Tracking and Treating Tuberculosis in Developing Countries
In rural Uganda, a patient is diagnosed with tuberculosis (TB), but never begins treatment. In Hanoi, Vietnam, someone with infectious TB might never be diagnosed because the health center where he or she would go to be tested is too far away. Adithya Cattamanchi, MD, a clinician at San Francisco General Hospital and Trauma Center (SFGH) and an assistant adjunct professor at the University of California San Francisco (UCSF) School of Medicine, states that, “Worldwide, only about half the number of TB cases that occur every year are actually detected and reported. Cattamanchi is addressing challenges in Uganda and Vietnam by using implementation science (ImS) techniques learned through the Training in Clinical Research program provided by UCSF's Clinical & Translational Science Institute (CTSI). ImS is focused on improving health by translating clinical findings into real-world interventions.
The usual process for diagnosing TB in Uganda took three patient visits to a health clinic: the first provided a sputum sample; the second visit on the following day provided another sputum sample; on the third visit, the patient received the test results. If TB infection was confirmed, the patient began treatment. The problem was that in developing countries such as Uganda, up to 50 percent of all patients never returned to the health center after the first visit. They either could not afford to take the time to return the next day with their second specimen, or they lived too far away from the health center. To make the process more convenient for patients to complete testing and, if needed, begin treatment in one visit, Cattamanchi’s team devised the idea of collecting only one specimen and making two smears on two different slides. They achieved the same level of sensitivity as the traditional method, but in a single visit. Cattamanchi and his team are now testing several interventions in six Ugandan health centers to improve the quality of TB diagnosis and treatment: same-day microscopy; the replacement of traditional light microscopes with LED microscopes; and an intervention in which researchers provide monthly report cards to clinic workers summarizing performance on quality indicators of TB evaluation. Sara Ackerman, PhD, MPH, a medical anthropologist and the ImS program coordinator, states that Cattamanchi’s work is “about tailoring research methods to the problem and then designing interventions that will bring about meaningful change—not just in individual behavior, but in communities, resources, and organizations.”

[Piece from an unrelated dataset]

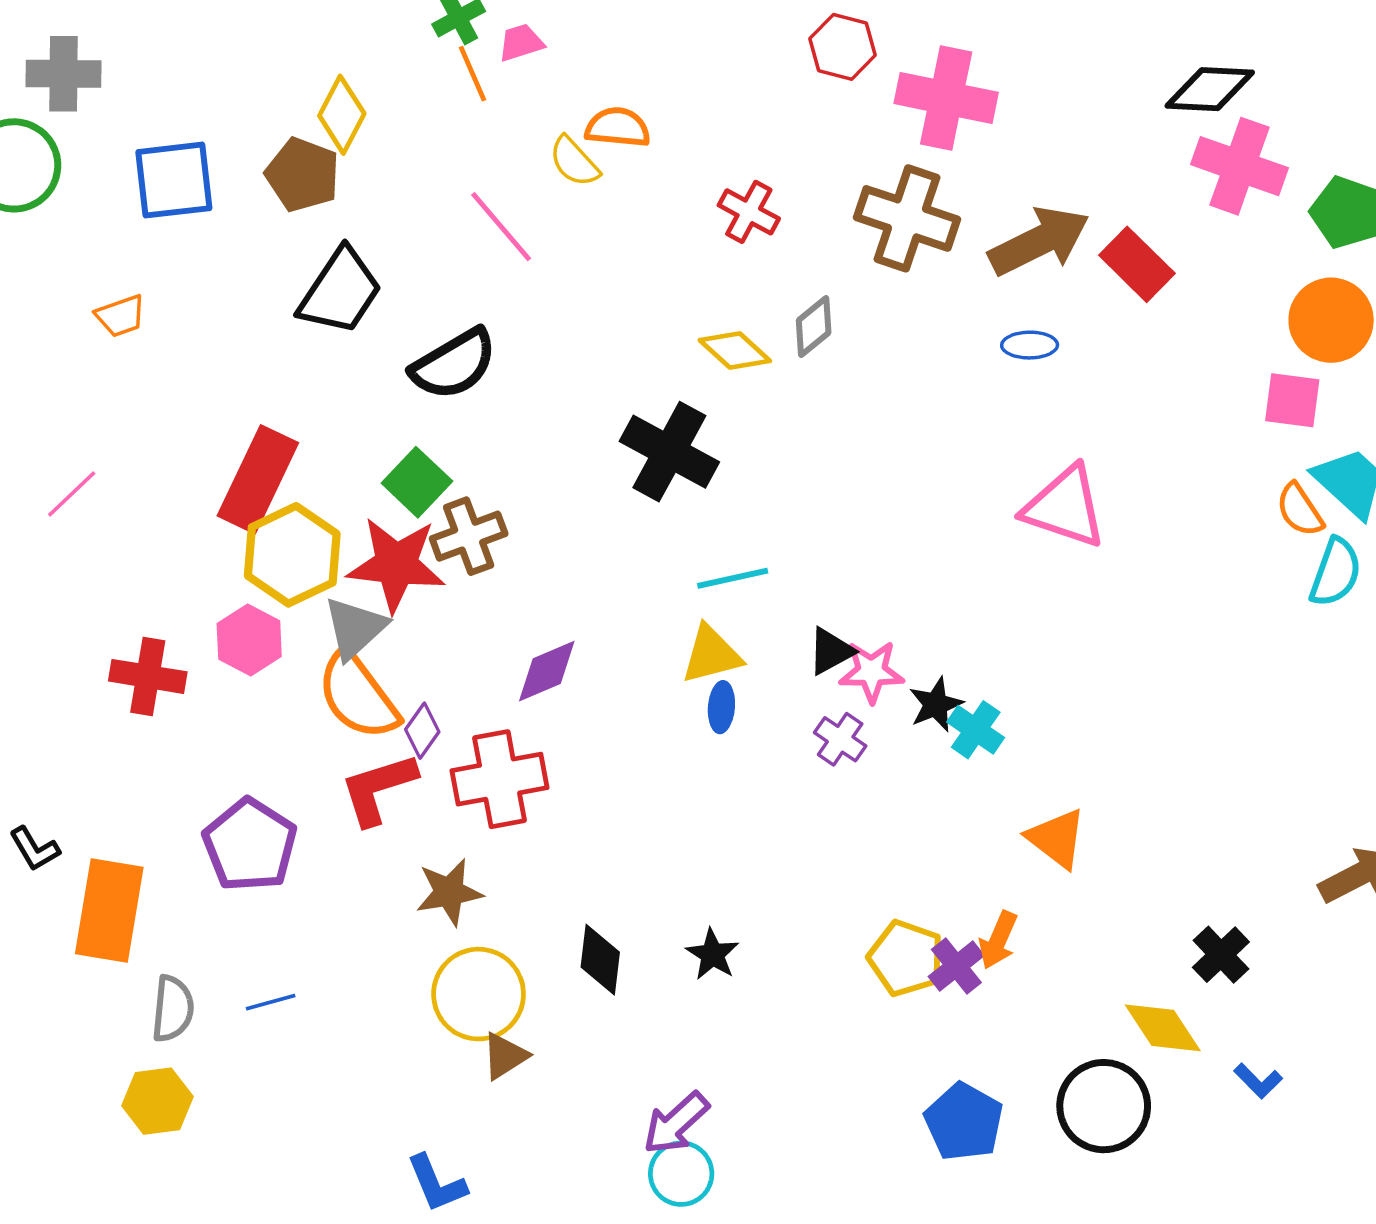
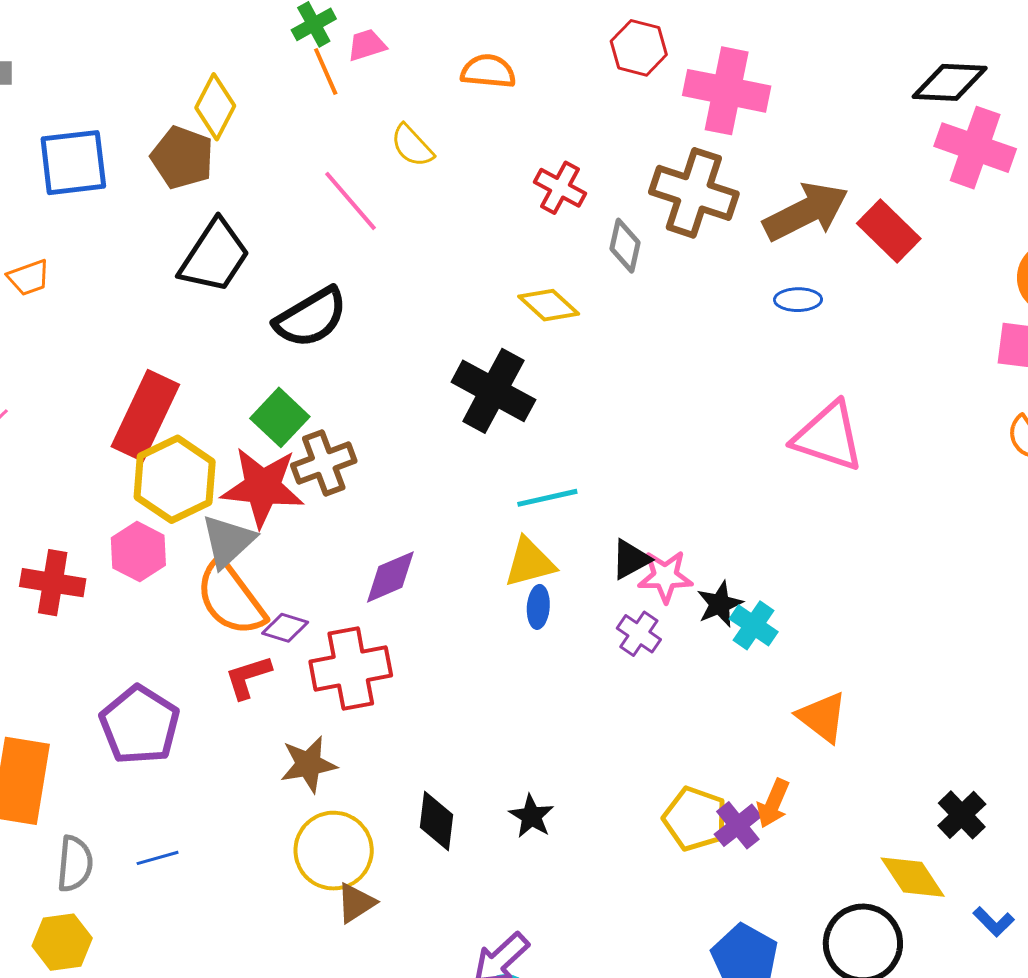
orange semicircle: (618, 127) -> (488, 71), moved
gray diamond: (814, 326) -> (625, 246), moved, turned -38
purple diamond: (422, 731) -> (285, 628), turned 72
red L-shape: (378, 789) -> (248, 677), size x0.7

Cattamanchi and his team are also using technology in health interventions. While the majority of people in Hanoi have access to neighborhood health outposts, TB testing is only offered at district health centers. Cattamanchi is working with a Hanoi team to test a cell-phone-based LED microscope that will decentralize the process of diagnosis. He explains that the “health post worker collects the specimen, makes the smear, takes pictures of it with the microscope, and sends the images over the wireless network to the microscopist at the district health center, who reads the images and sends a text message with the results.” He adds that remote microscopy could potentially be used throughout the developing world where wireless telecommunications networks are becoming more prevalent. Cattamanchi and his team are also testing the impact of replacing traditional microscopy at the district health center level with a more sensitive and automated test called GeneXpert, which identifies TB bacilli by their DNA. Previously, only national laboratories could perform this type of test in a developing country. Cattamanchi says that the training he has received in ImS has been “essential to his work,” particularly in regard to qualitative research methods, in the design of less costly studies that are still scientifically accurate, and in writing the rather specialized grants for this work.